We got a call the other day from a gal that needed a heater inspected and tuned up (her words). She then asked if we could take payments. My call taker (wife) deflected the call and told her that she couldn't authorize credit and to call back. 

I mentioned this to my son's wife who manages a local propane company. She flipped out. This was one of their customers and my daughter in law gave her every other plumbers name except ours because the customer never payed her bills! DIL also told me that their CO quit servicing the heater 3 years ago because they would have to condemn it and we would get paid eventually by this gal's church. Said this gal has been playing this for years.

What to do? Not gonna get paid, on a customer that is better part of an hour round trip drive time from the shop, that has a heater that most likely needs replacing or shut off. 

The customer calls back the next day. I answer the phone "This is Mrs XXX and I called the other day and asked about payments and never received a return call"- in an indignant tone. "Mame, you were talking to my wife and she told you to call back, that being said, we do not offer financing to our customers. We do accept credit cards. I suggest you call your bank if you need financing." Silence on the other end. "Well we're on fixed income and my husband can't work (in an annoyed tone)." I say nothing silence for about 10 seconds while she waits for me to say well OK then I'll do it for free." "Well, since we're both on small fixed incomes, and you won't help I guess we will just freeze to death this winter." "Your choice Mame, I know the director of the housing authority, I can give you her number.........." as phone slams in my ear.

My charity customers have been some of the most demanding.
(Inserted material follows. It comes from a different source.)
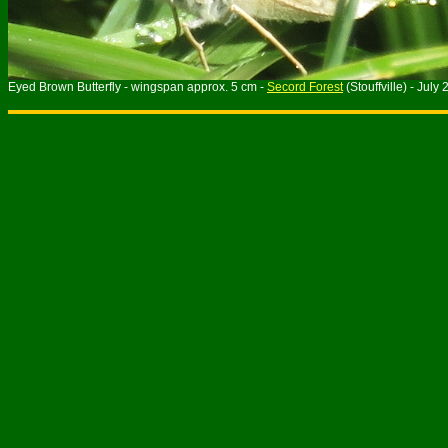
Eyed Brown Butterfly - wingspan approx. 5 cm -
Secord Forest
(Stouffville) - July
I'm trying to figure a way to give something to people really in need but it's hard to filter them out. I'm thinking about offering (discretely) services pre-screened by the city or county to help folks truly in a bind.


----------



## DUNBAR PLUMBING (Sep 11, 2008)

Good move mselkee.


Now what you do with that phone number in a couple weeks is a secret you should never tell. :laughing:


----------



## pauliplumber (Feb 9, 2009)

PlumbCrazy said:


> We just went through this. A customer of ours called 7:15 p.m. at night and said she needed our services for a clogged toilet BUT she cannot pay us until the beginning of December until she gets her check. We agreed and showed up the next morning.
> 
> The clogged toilet turned into a clogged branch line and a belly in her drain lines under her trailer. Naturally, it was raining like the dickens to boot.
> 
> ...


 Everything is situational.


----------



## mselkee (Aug 13, 2009)

I really think GOD smiles on good intentions. I don't know about the "players" that use our morality to manipulate us, I can't relate....perhaps because I'm a Plumber...........I serve other people.. I'm running out of "good" wealth to throw at others. I have to be judicious with the wealth I have left. I have been played so many times that I am perhaps overly defensive. I hope my heart never gets hardened to the point where I never care.


----------



## Phat Cat (Apr 1, 2009)

mselkee said:


> I really think GOD smiles on good intentions. I don't know about the "players" that use our morality to manipulate us, I can't relate....perhaps because I'm a Plumber...........I serve other people.. I'm running out of "good" wealth to throw at others. I have to be judicious with the wealth I have left. I have been played so many times that I am perhaps overly defensive. I hope my heart never gets hardened to the point where I never care.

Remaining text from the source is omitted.